*Task brief*.
Write out, from the entries below, exactly the lines that run between the lines holding "平松礼二氏（日本画家）" and "加藤嘉一氏（国際コラムニスト）", inclusive, and stop there.

*Information*.
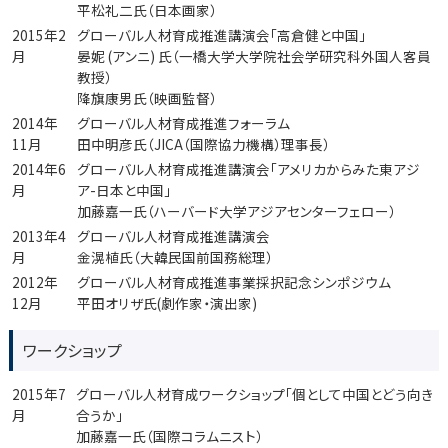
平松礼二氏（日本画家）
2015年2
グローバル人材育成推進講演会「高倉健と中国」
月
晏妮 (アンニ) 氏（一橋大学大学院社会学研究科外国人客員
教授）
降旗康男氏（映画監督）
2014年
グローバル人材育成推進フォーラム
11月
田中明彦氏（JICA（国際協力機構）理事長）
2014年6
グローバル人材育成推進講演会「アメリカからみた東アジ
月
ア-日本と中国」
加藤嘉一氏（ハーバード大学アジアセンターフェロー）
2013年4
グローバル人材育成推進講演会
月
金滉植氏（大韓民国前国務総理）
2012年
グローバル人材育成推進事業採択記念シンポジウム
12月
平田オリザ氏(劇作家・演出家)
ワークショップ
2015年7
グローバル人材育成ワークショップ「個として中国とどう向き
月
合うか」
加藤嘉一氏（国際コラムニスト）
---
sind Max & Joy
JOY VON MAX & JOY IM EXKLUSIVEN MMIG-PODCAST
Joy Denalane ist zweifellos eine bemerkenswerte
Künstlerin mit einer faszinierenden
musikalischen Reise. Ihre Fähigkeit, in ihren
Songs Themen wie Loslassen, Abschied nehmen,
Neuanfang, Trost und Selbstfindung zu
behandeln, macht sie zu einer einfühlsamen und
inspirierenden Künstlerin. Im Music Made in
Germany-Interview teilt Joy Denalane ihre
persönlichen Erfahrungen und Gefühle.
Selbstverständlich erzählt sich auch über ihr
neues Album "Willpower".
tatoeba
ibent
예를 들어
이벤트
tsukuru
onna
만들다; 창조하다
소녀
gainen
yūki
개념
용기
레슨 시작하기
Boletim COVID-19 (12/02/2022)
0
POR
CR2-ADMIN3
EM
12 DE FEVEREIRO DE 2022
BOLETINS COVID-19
---
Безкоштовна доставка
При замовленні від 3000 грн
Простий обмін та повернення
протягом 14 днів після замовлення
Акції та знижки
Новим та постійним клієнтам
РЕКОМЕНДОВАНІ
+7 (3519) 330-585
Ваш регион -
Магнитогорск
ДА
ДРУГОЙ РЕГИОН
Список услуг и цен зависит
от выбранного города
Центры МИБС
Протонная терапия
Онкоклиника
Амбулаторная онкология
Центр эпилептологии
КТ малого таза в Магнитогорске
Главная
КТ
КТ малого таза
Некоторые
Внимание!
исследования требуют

*Response to the task*.
平松礼二氏（日本画家）
2015年2
グローバル人材育成推進講演会「高倉健と中国」
月
晏妮 (アンニ) 氏（一橋大学大学院社会学研究科外国人客員
教授）
降旗康男氏（映画監督）
2014年
グローバル人材育成推進フォーラム
11月
田中明彦氏（JICA（国際協力機構）理事長）
2014年6
グローバル人材育成推進講演会「アメリカからみた東アジ
月
ア-日本と中国」
加藤嘉一氏（ハーバード大学アジアセンターフェロー）
2013年4
グローバル人材育成推進講演会
月
金滉植氏（大韓民国前国務総理）
2012年
グローバル人材育成推進事業採択記念シンポジウム
12月
平田オリザ氏(劇作家・演出家)
ワークショップ
2015年7
グローバル人材育成ワークショップ「個として中国とどう向き
月
合うか」
加藤嘉一氏（国際コラムニスト）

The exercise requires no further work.